:: Data in this exercise ::
================================
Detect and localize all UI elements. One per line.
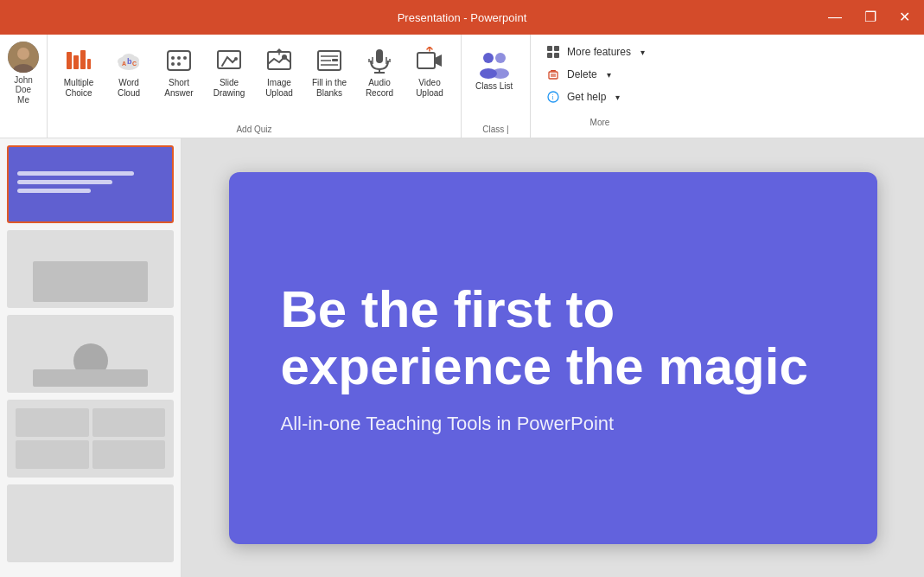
maximize-button[interactable]: ❐ [861,9,880,26]
fill-blank-icon [314,45,345,76]
slide-rect-3 [33,369,147,387]
ribbon: JohnDoe Me Multiple Choice [0,35,924,138]
svg-point-40 [492,68,509,79]
slide-thumb-2[interactable] [7,230,174,308]
more-section: More features ▾ Delete ▾ i [531,35,669,138]
short-answer-label: Short Answer [158,78,200,99]
svg-point-21 [234,57,238,61]
word-cloud-button[interactable]: A b C Word Cloud [105,42,153,102]
quiz-items: Multiple Choice A b C Word Cloud [54,35,454,125]
slide-line-1-3 [17,189,91,193]
slide-line-1-2 [17,180,112,184]
class-list-button[interactable]: Class List [468,42,519,95]
slide-thumb-3[interactable] [7,315,174,393]
svg-rect-42 [554,46,559,51]
audio-record-button[interactable]: Audio Record [355,42,404,102]
more-features-button[interactable]: More features ▾ [541,42,659,62]
grid-cell-2 [92,408,166,437]
svg-rect-3 [67,52,72,69]
short-answer-button[interactable]: Short Answer [155,42,203,102]
multiple-choice-icon [63,45,94,76]
svg-rect-29 [376,49,383,63]
svg-text:C: C [132,61,137,67]
slide-grid-4 [9,401,172,476]
minimize-button[interactable]: — [825,9,845,26]
class-list-section: Class List Class | [462,35,531,138]
title-bar-title: Presentation - Powerpoint [398,11,527,24]
slide-thumb-5[interactable] [7,484,174,562]
slide-drawing-icon [213,45,245,76]
svg-point-1 [17,48,29,60]
get-help-button[interactable]: i Get help ▾ [541,87,659,107]
delete-button[interactable]: Delete ▾ [541,64,659,85]
image-upload-icon [264,45,295,76]
user-profile-section: JohnDoe Me [0,35,48,138]
grid-icon [546,45,560,59]
slide-subtext: All-in-one Teaching Tools in PowerPoint [281,413,825,435]
svg-rect-41 [547,46,552,51]
slide-img-2 [33,261,147,302]
slide-panel [0,138,182,577]
svg-rect-14 [168,51,190,70]
video-upload-label: Video Upload [409,78,450,99]
avatar[interactable] [8,42,39,73]
delete-chevron: ▾ [607,70,611,80]
short-answer-icon [163,45,194,76]
grid-cell-4 [92,440,166,469]
svg-point-37 [483,53,494,63]
add-quiz-section-label: Add Quiz [54,125,454,138]
slide-drawing-button[interactable]: Slide Drawing [205,42,253,102]
audio-record-icon [364,45,395,76]
svg-rect-36 [417,53,435,68]
multiple-choice-label: Multiple Choice [58,78,99,99]
video-upload-icon [414,45,445,76]
delete-icon [546,67,560,81]
word-cloud-icon: A b C [113,45,144,76]
svg-point-16 [177,56,181,60]
slide-thumb-1[interactable] [7,145,174,223]
fill-blank-label: Fill in the Blanks [309,78,350,99]
svg-rect-6 [87,59,91,69]
class-items: Class List [468,35,523,125]
more-features-label: More features [567,46,631,58]
audio-record-label: Audio Record [359,78,400,99]
slide-thumb-4[interactable] [7,400,174,478]
get-help-chevron: ▾ [615,93,620,102]
svg-rect-43 [547,53,552,58]
slide-line-1-1 [17,171,134,176]
word-cloud-label: Word Cloud [108,78,150,99]
username-label: JohnDoe [14,75,33,94]
add-quiz-section: Multiple Choice A b C Word Cloud [48,35,462,138]
svg-rect-27 [332,59,338,61]
me-label: Me [17,95,29,105]
svg-point-38 [495,53,506,63]
svg-rect-4 [73,55,79,69]
multiple-choice-button[interactable]: Multiple Choice [54,42,103,102]
get-help-label: Get help [567,91,606,103]
image-upload-button[interactable]: Image Upload [255,42,303,102]
svg-point-18 [171,62,175,66]
grid-cell-1 [16,408,89,437]
main-area: Be the first to experience the magic All… [0,138,924,577]
delete-label: Delete [567,68,597,80]
svg-text:A: A [122,61,126,67]
more-features-chevron: ▾ [640,48,645,57]
slide-canvas: Be the first to experience the magic All… [229,172,877,544]
svg-point-15 [171,56,175,60]
class-list-label: Class List [475,81,513,92]
image-upload-label: Image Upload [258,78,300,99]
class-list-icon [476,45,513,81]
svg-point-19 [177,62,181,66]
close-button[interactable]: ✕ [895,9,914,26]
class-section-label: Class | [468,125,523,138]
svg-point-17 [183,56,187,60]
svg-rect-5 [80,50,86,69]
fill-blank-button[interactable]: Fill in the Blanks [305,42,354,102]
info-icon: i [546,90,560,104]
video-upload-button[interactable]: Video Upload [405,42,454,102]
title-bar: Presentation - Powerpoint — ❐ ✕ [0,0,924,35]
svg-rect-45 [551,70,556,72]
svg-rect-44 [554,53,559,58]
grid-cell-3 [16,440,89,469]
slide-headline: Be the first to experience the magic [281,281,825,395]
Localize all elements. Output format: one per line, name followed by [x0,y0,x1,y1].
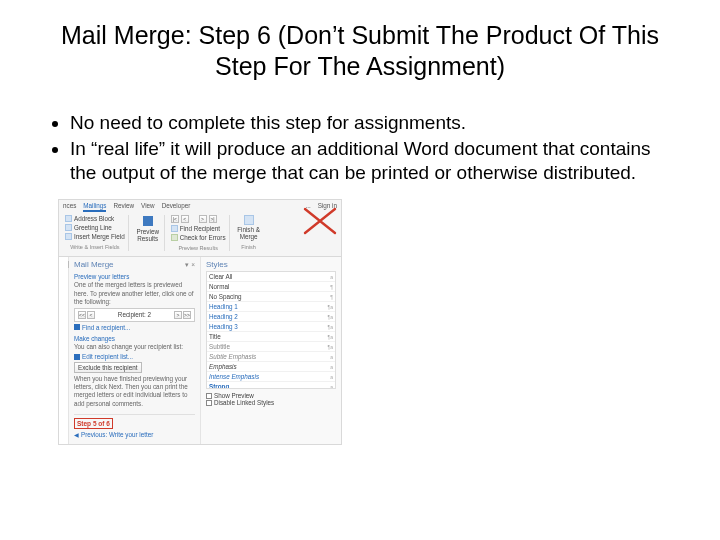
recipient-label: Recipient: 2 [118,311,151,318]
tab[interactable]: nces [63,202,76,212]
pane-title: Mail Merge [74,260,114,269]
ribbon-group-finish: Finish & Merge Finish [233,215,265,251]
address-block-icon [65,215,72,222]
changes-description: You can also change your recipient list: [74,343,195,351]
group-caption: Preview Results [171,245,226,251]
nav-last-button[interactable]: >> [183,311,191,319]
edit-list-icon [74,354,80,360]
preview-results-button[interactable]: Preview Results [135,215,161,242]
finish-merge-button[interactable]: Finish & Merge [236,215,262,240]
recipient-navigator: << < Recipient: 2 > >> [74,308,195,322]
style-item[interactable]: Stronga [207,382,335,389]
styles-heading: Styles [206,260,336,269]
bullet-item: In “real life” it will produce an additi… [70,137,676,186]
section-preview-heading: Preview your letters [74,273,195,280]
insert-merge-field-icon [65,233,72,240]
slide-title: Mail Merge: Step 6 (Don’t Submit The Pro… [44,20,676,83]
chevron-left-icon: ◀ [74,431,79,438]
nav-first-icon[interactable]: |< [171,215,179,223]
disable-linked-checkbox[interactable]: Disable Linked Styles [206,399,336,406]
embedded-screenshot: nces Mailings Review View Developer ... … [58,199,342,444]
greeting-line-button[interactable]: Greeting Line [74,224,112,231]
style-item[interactable]: No Spacing¶ [207,292,335,302]
nav-last-icon[interactable]: >| [209,215,217,223]
style-item[interactable]: Heading 2¶a [207,312,335,322]
find-recipient-link[interactable]: Find a recipient... [74,324,195,331]
nav-prev-button[interactable]: < [87,311,95,319]
bullet-item: No need to complete this step for assign… [70,111,676,135]
show-preview-checkbox[interactable]: Show Preview [206,392,336,399]
styles-pane: Styles Clear Alla Normal¶ No Spacing¶ He… [201,257,341,443]
word-ribbon: nces Mailings Review View Developer ... … [58,199,342,257]
check-errors-icon [171,234,178,241]
finish-merge-icon [244,215,254,225]
style-item[interactable]: Normal¶ [207,282,335,292]
tab[interactable]: Developer [162,202,191,212]
nav-prev-icon[interactable]: < [181,215,189,223]
checkbox-icon [206,400,212,406]
previous-step-link[interactable]: ◀ Previous: Write your letter [74,431,195,438]
ribbon-group-write-insert: Address Block Greeting Line Insert Merge… [62,215,129,251]
signin-link[interactable]: Sign in [318,202,337,212]
find-recipient-icon [171,225,178,232]
style-item[interactable]: Intense Emphasisa [207,372,335,382]
group-caption: Finish [236,244,262,250]
done-description: When you have finished previewing your l… [74,375,195,408]
mail-merge-task-pane: Mail Merge ▾ × Preview your letters One … [69,257,201,443]
insert-merge-field-button[interactable]: Insert Merge Field [74,233,125,240]
style-item[interactable]: Title¶a [207,332,335,342]
ribbon-tabs: nces Mailings Review View Developer ... … [59,200,341,212]
style-item[interactable]: Emphasisa [207,362,335,372]
ribbon-group-preview-button: Preview Results [132,215,165,251]
style-item[interactable]: Subtitle¶a [207,342,335,352]
pane-close-icon[interactable]: ▾ × [185,261,195,269]
bullet-list: No need to complete this step for assign… [44,111,676,186]
nav-next-button[interactable]: > [174,311,182,319]
wizard-footer: Step 5 of 6 ◀ Previous: Write your lette… [74,414,195,438]
styles-options: Show Preview Disable Linked Styles [206,392,336,406]
section-changes-heading: Make changes [74,335,195,342]
nav-first-button[interactable]: << [78,311,86,319]
tab[interactable]: View [141,202,155,212]
find-icon [74,324,80,330]
preview-results-icon [143,216,153,226]
style-item[interactable]: Heading 3¶a [207,322,335,332]
step-indicator-annotation: Step 5 of 6 [74,418,113,429]
group-caption: Write & Insert Fields [65,244,125,250]
style-item[interactable]: Subtle Emphasisa [207,352,335,362]
tab[interactable]: Review [113,202,134,212]
find-recipient-button[interactable]: Find Recipient [180,225,220,232]
greeting-line-icon [65,224,72,231]
exclude-recipient-button[interactable]: Exclude this recipient [74,362,142,373]
preview-description: One of the merged letters is previewed h… [74,281,195,306]
checkbox-icon [206,393,212,399]
tab-mailings[interactable]: Mailings [83,202,106,212]
style-item[interactable]: Heading 1¶a [207,302,335,312]
styles-list[interactable]: Clear Alla Normal¶ No Spacing¶ Heading 1… [206,271,336,389]
nav-next-icon[interactable]: > [199,215,207,223]
edit-recipient-list-link[interactable]: Edit recipient list... [74,353,195,360]
address-block-button[interactable]: Address Block [74,215,114,222]
style-item[interactable]: Clear Alla [207,272,335,282]
overflow[interactable]: ... [305,202,310,212]
document-ruler [59,257,69,443]
ribbon-group-preview-results: |<< >>| Find Recipient Check for Errors … [168,215,230,251]
check-errors-button[interactable]: Check for Errors [180,234,226,241]
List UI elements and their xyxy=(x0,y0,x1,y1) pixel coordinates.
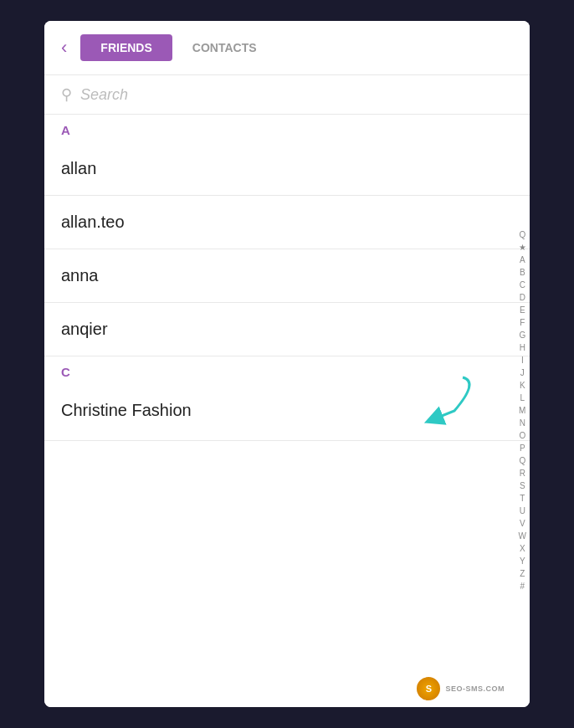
alpha-search[interactable]: Q xyxy=(519,229,525,241)
alpha-q[interactable]: Q xyxy=(519,455,525,467)
phone-frame: ‹ FRIENDS CONTACTS ⚲ Search A allan alla… xyxy=(44,21,530,707)
watermark-badge: S xyxy=(415,675,442,702)
alpha-b[interactable]: B xyxy=(520,267,525,279)
search-placeholder: Search xyxy=(80,86,128,104)
list-item[interactable]: anna xyxy=(44,249,530,303)
header: ‹ FRIENDS CONTACTS xyxy=(44,21,530,75)
alpha-y[interactable]: Y xyxy=(520,556,525,567)
alpha-v[interactable]: V xyxy=(520,518,525,530)
alpha-hash[interactable]: # xyxy=(520,581,525,592)
alpha-a[interactable]: A xyxy=(520,254,525,266)
list-item-christine[interactable]: Christine Fashion xyxy=(44,384,530,441)
alpha-g[interactable]: G xyxy=(519,330,525,341)
back-button[interactable]: ‹ xyxy=(61,38,67,57)
contacts-list: A allan allan.teo anna anqier C Christin… xyxy=(44,115,530,707)
alpha-h[interactable]: H xyxy=(520,342,525,354)
alpha-j[interactable]: J xyxy=(520,367,525,379)
alpha-e[interactable]: E xyxy=(520,305,525,316)
alpha-star[interactable]: ★ xyxy=(519,242,526,254)
search-icon: ⚲ xyxy=(61,85,72,104)
alpha-c[interactable]: C xyxy=(520,279,525,291)
alpha-k[interactable]: K xyxy=(520,380,525,392)
list-item[interactable]: allan xyxy=(44,142,530,196)
list-item[interactable]: allan.teo xyxy=(44,196,530,249)
arrow-indicator xyxy=(346,373,479,432)
alpha-w[interactable]: W xyxy=(519,531,526,542)
alpha-u[interactable]: U xyxy=(520,505,525,517)
alpha-s[interactable]: S xyxy=(520,480,525,492)
watermark: S SEO-SMS.COM xyxy=(415,675,505,702)
alpha-d[interactable]: D xyxy=(520,292,525,304)
alpha-n[interactable]: N xyxy=(520,418,525,429)
alpha-z[interactable]: Z xyxy=(520,568,525,580)
section-header-a: A xyxy=(44,115,530,142)
alpha-p[interactable]: P xyxy=(520,443,525,454)
alpha-o[interactable]: O xyxy=(519,430,525,442)
tab-contacts[interactable]: CONTACTS xyxy=(172,34,277,61)
alpha-t[interactable]: T xyxy=(520,493,525,505)
alpha-x[interactable]: X xyxy=(520,543,525,555)
list-item[interactable]: anqier xyxy=(44,303,530,356)
alpha-i[interactable]: I xyxy=(521,355,524,367)
alpha-l[interactable]: L xyxy=(520,392,525,404)
tab-friends[interactable]: FRIENDS xyxy=(80,34,172,61)
search-bar[interactable]: ⚲ Search xyxy=(44,75,530,115)
alpha-r[interactable]: R xyxy=(520,468,525,479)
alpha-f[interactable]: F xyxy=(520,317,525,329)
tab-group: FRIENDS CONTACTS xyxy=(80,34,276,61)
watermark-text: SEO-SMS.COM xyxy=(445,684,505,693)
alpha-m[interactable]: M xyxy=(519,405,525,417)
alphabet-index[interactable]: Q ★ A B C D E F G H I J K L M N O P Q R … xyxy=(519,115,526,707)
================================
:: Task objective ::
Search the material above for "thumb". Pull out each line where it shows up.

:: Solution to this task ::
slide-thumb-2[interactable] [7,230,174,308]
slide-thumb-3[interactable] [7,315,174,393]
slide-thumb-5[interactable] [7,484,174,562]
slide-thumb-1[interactable] [7,145,174,223]
slide-thumb-4[interactable] [7,400,174,478]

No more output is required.